Thursday, January 12, 2012

Broccoli Soup

I'm on a soup kick this week! It is easy to pack it full of veggies; puree it in the food processor and then take it with you in a thermos, so you are getting a full dose of healthy veggies on the run. I add some cooked quinoa (pronounced keenwa) which is a full protein grain. My friend Anne gave me that idea:) This gives you a complete meal in a cup!

Ingredients:

1-1/4 cups
chopped carrots (about 2 medium)
3/4 cup chopped onions (about 1 medium)
1/2 cup chopped celery (about 2 stalks)
2 Tbsp. olive oil
2 cups 25%-less-sodium chicken or veggie broth
2 cups water
4-1/2 cups broccoli florets (about 2 small bunches)
2 cups milk (optional): if not using, add 2 cups water or broth to make up the liquid
1/4 cup grated Parmesan Cheese (optional)

Directions:

COOK and stir carrots, onions and celery in hot oil in large saucepan on medium-high heat 3 min. Add broth and water; stir. Bring to boil.

STIR in broccoli. Reduce heat to medium-low; simmer 10 to 15 min. or until vegetables are tender, stirring frequently.

ADD soup, in batches, to blender or food processor; cover. Blend until pureed. Return soup puree to saucepan. Add milk (if using) & cook until heated through, stirring occasionally.

Serve with grated Parmesan cheese to sprinkle over top.



Wednesday, January 11, 2012

Swiss Chard Recipe

Swiss Chard is a wonderful vegetable that is rich in vitamins and minerals. To make it tasty you just need a little olive oil, garlic and seasoning. This is a quick recipe & the result is a delicious side dish for salmon or chicken. The healthy fat in olive oil actually helps your body to absorb the vitamins from the vegetables.

Ingredients:

  • 1 large bunch of fresh Swiss chard
  • 1 clove garlic, chopped
  • 2 Tbsp olive oil
  • 2 Tbsp water
  • 1 tsp dried red hot chili peppers
  • salt & freshly ground black pepper to taste

Directions:

1. Rinse out the Swiss chard leaves thoroughly. Remove the toughest third of the stalk, discard.

2. Roll & roughly chop the leaves into inch-wide strips.

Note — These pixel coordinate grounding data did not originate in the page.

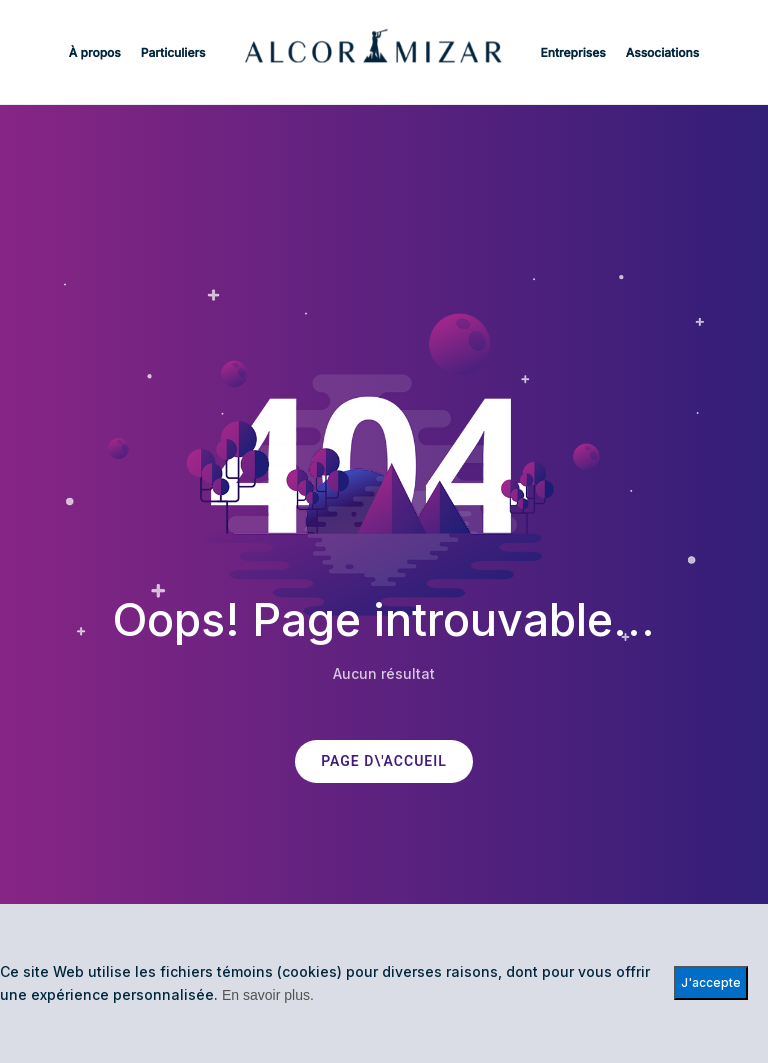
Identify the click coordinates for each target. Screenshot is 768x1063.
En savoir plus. (268, 995)
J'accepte (711, 982)
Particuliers (173, 52)
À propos (95, 52)
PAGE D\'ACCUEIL (384, 761)
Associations (662, 52)
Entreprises (573, 52)
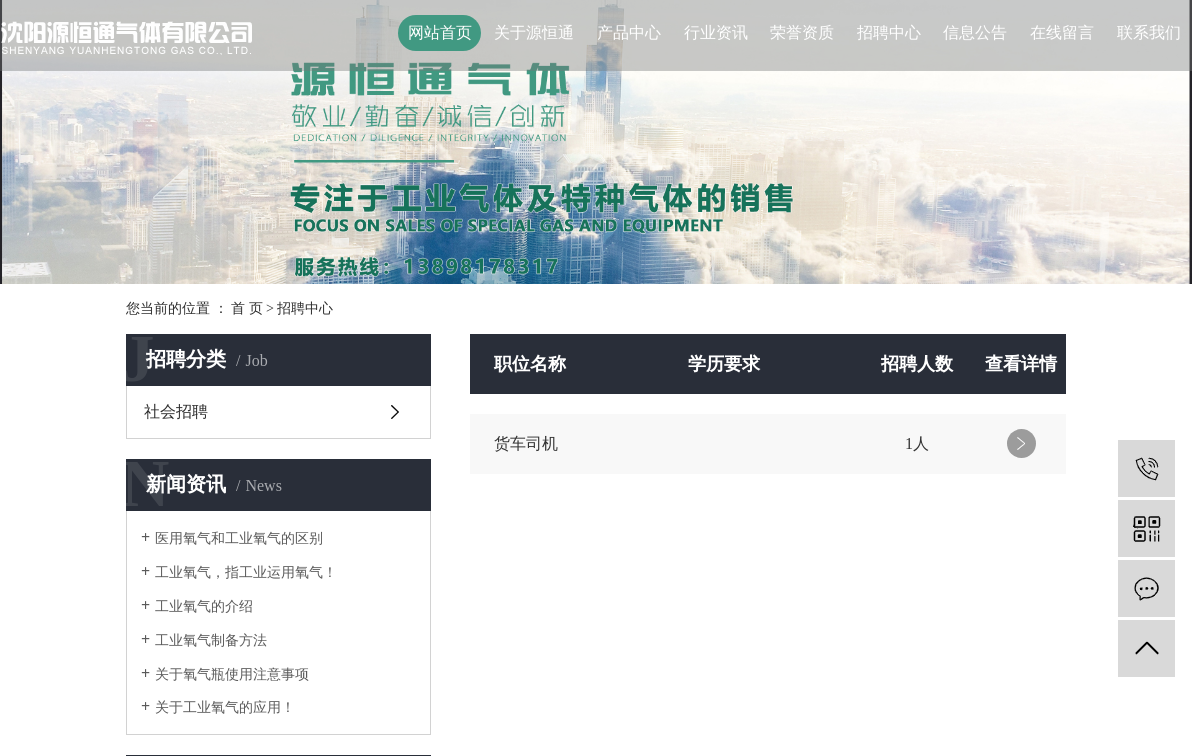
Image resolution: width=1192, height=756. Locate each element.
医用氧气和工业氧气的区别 (239, 538)
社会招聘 (176, 411)
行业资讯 (716, 32)
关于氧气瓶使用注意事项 (232, 674)
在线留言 (1062, 32)
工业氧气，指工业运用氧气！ (246, 572)
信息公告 (975, 32)
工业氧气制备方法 (211, 640)
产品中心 (629, 32)
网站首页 (440, 32)
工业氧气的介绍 (204, 606)
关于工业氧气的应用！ (225, 707)
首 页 (247, 308)
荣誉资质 (802, 32)
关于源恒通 (534, 32)
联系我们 (1149, 32)
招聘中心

3. Heat olive oil in a skillet on a medium heat setting, add garlic and the crushed red pepper. Sauté for about a minute.

4. Add the chopped Swiss chard leaves. Cover. Check after about 5 minutes. If it looks dry, add a couple tablespoons of water. Toss the leaves over in the pan, so that what was on the bottom, is now on the top. Cover again & cook for another 5 minutes. Add salt & pepper to taste. Serve immediately.



Monday, January 2, 2012

Parsnip and Lemon Zest Soup

Parsnip & Lemon Soup

1 tbsp (15 mL) olive oil

1/2 cup (125 mL) diced Vidalia onion

2 cloves garlic, minced

2 cups (500 mL) diced parsnips (about 1 lb/450 g)

4 cups (1L) chicken stock, vegetable stock or water

1 tbsp (15 mL) finely grated lemon zest (from about 2 lemons)

1/4 tsp (4 mL)salt & freshly ground black pepper

In large saucepan over medium heat, heat olive oil. Add onions. Cook, stirring, 2 minutes to soften. Add garlic and cook another minute. Add parsnips and stock or water. Raise heat to high; bring to boil. Stir in zest. Reduce heat to medium. Simmer 15 minutes or until parsnips are tender. Remove from heat; cool slightly.

In blender or food processor, purée soup, in batches if needed. Season with salt & pepper. Makes about 4 cups (1L) for 4 servings.